Lloyd inserted the missing bearings into the harrow and informed Ritchie that the harrow had been repaired and was ready for collection. Ritchie, entirely reasonably, asked Lloyd’s workshop supervisor what the problem had been with the harrow. The supervisor refused to tell Ritchie, merely saying that the harrow had been repaired to what was described as “factory gate specification”. Ritchie then asked for an engineer’s report on the harrow but this too was refused. However, Ritchie was told informally by persons involved with the repair that there had been bearings missing from the harrow, omitted on manufacture.
Being concerned about the consequences that the missing bearings could have had on the other parts of the harrow and the possible effects of these events on the guarantee period, Ritchie rejected the equipment on the basis that Lloyd had refused to provide the information that he was seeking. Ritchie asked for a refund of the price paid for the harrow but Lloyd refused to do so, maintaining that the effect of the repair was to make the harrow as good as it would have been had it left the factory new and correctly assembled. On this basis Lloyd contended Ritchie was under a duty to accept the equipment.
The Scottish Inner House held that Ritchie could have rejected the equipment at the time of the first delivery as not conforming to the contract. The effect of the repair was to remedy the breach, thereby removing Ritchie’s right to reject the goods and rescind the contract. In allowing Ritchie’s appeal, the House of Lords proceeded on an entirely different basis. Lord Hope’s view was that whilst the Act identified that a buyer should not be assumed to accept goods by agreeing to a repair, it was silent as to what should happen after the parties agree to investigate a possible repair. He considered that the situation was to be regulated by an implied term that Lloyd was under a duty to provide Ritchie with the information it sought.

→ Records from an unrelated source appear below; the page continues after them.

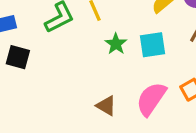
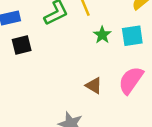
black square: (18, 57) -> (22, 45), turned -30

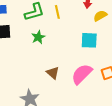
green star: (102, 35) -> (38, 37), moved

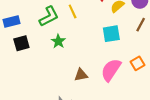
brown triangle: (53, 73) -> (81, 75), turned -40

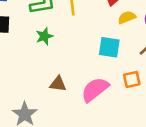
orange square: (137, 63) -> (132, 79), moved

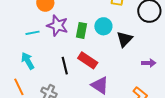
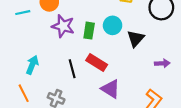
cyan line: (33, 33) -> (23, 13), moved
cyan arrow: (28, 61) -> (32, 65), turned 54

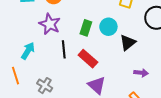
purple star: (63, 26) -> (50, 24), moved
purple arrow: (162, 63) -> (141, 73), moved
black line: (72, 69) -> (64, 49), moved

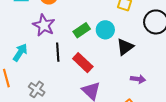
green rectangle: (86, 28) -> (82, 30), turned 35

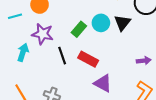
black triangle: (125, 47) -> (122, 23), moved
cyan arrow: (20, 52) -> (23, 52), moved

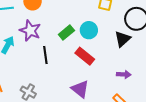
black triangle: (122, 23) -> (123, 39), moved
red rectangle: (88, 59) -> (85, 56), moved

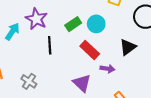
black triangle: (123, 39) -> (128, 47), moved
purple arrow: (124, 74) -> (107, 69), moved

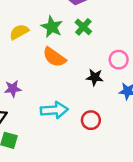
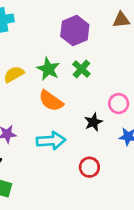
black star: (95, 77) -> (93, 122), turned -30
cyan arrow: (54, 110) -> (51, 141), moved

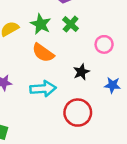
pink circle: (119, 104) -> (104, 44), moved
red circle: (89, 167) -> (78, 113), size x1.5

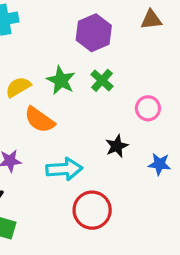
orange semicircle: (43, 53) -> (40, 120), moved
red circle: (78, 113) -> (92, 210), moved

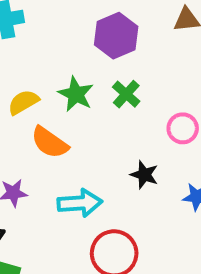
black star: (117, 146) -> (144, 175), turned -30

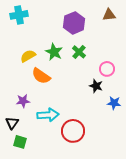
black star: (144, 175) -> (96, 86), moved
cyan arrow: (80, 203) -> (48, 115), moved

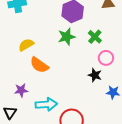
green star: (54, 52) -> (67, 37), moved, turned 30
green cross: (79, 52) -> (95, 37), moved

As Lloyd refused to provide that information, it was in beach of that obligation. Ritchie was deprived of the information it obviously needed to make a properly informed choice between accepting and rejecting the equipment and was thus entitled to reject the equipment even although Lloyd was able to prove afterwards that the harrow had indeed been repaired to factory gate standard.
Lord Rodger approached the matter differently, although with a similar outcome. When Lloyd took the harrow away for repair that could only have been in terms of a separate agreement between the parties for Lloyd to inspect and, if possible, repair the harrow to the standard required by the sale contract. This constituted a separate inspection and repair agreement. That agreement contained the implied term that whilst Lloyd performed the repairs that Ritchie would not rescind the agreement. The crux of the matter was whether the agreement further contained an obligation upon Lloyd to inform Ritchie of the problem with the harrow. In the event, Lord Rodger found that it did. Lord Brown considered that Lloyd behaved “thoroughly unreasonably” by not disclosing the nature of the fault.
Although unanimously implying a duty to disclose, their Lordships failed to state when that duty arose. Although Lord Roger found the implied term that Ritchie could not rescind whilst the goods were being repaired, he said nothing about any duty to disclose whilst Lloyd undertook those repairs. Lord Mance suggested it might operate after inspection but prior to the actual repair or alternatively when presented to the buyer after repair. Overall from the judgments it appears that the duty arose when the goods were offered as having been repaired.
There remains the unanswered question that if Lloyd had in fact disclosed the nature of the repair could Ritchie have rejected the goods, particularly as they had been repaired to a factory gate specification? On balance it would appear not but such question will no doubt fall to be decided at some time in the future.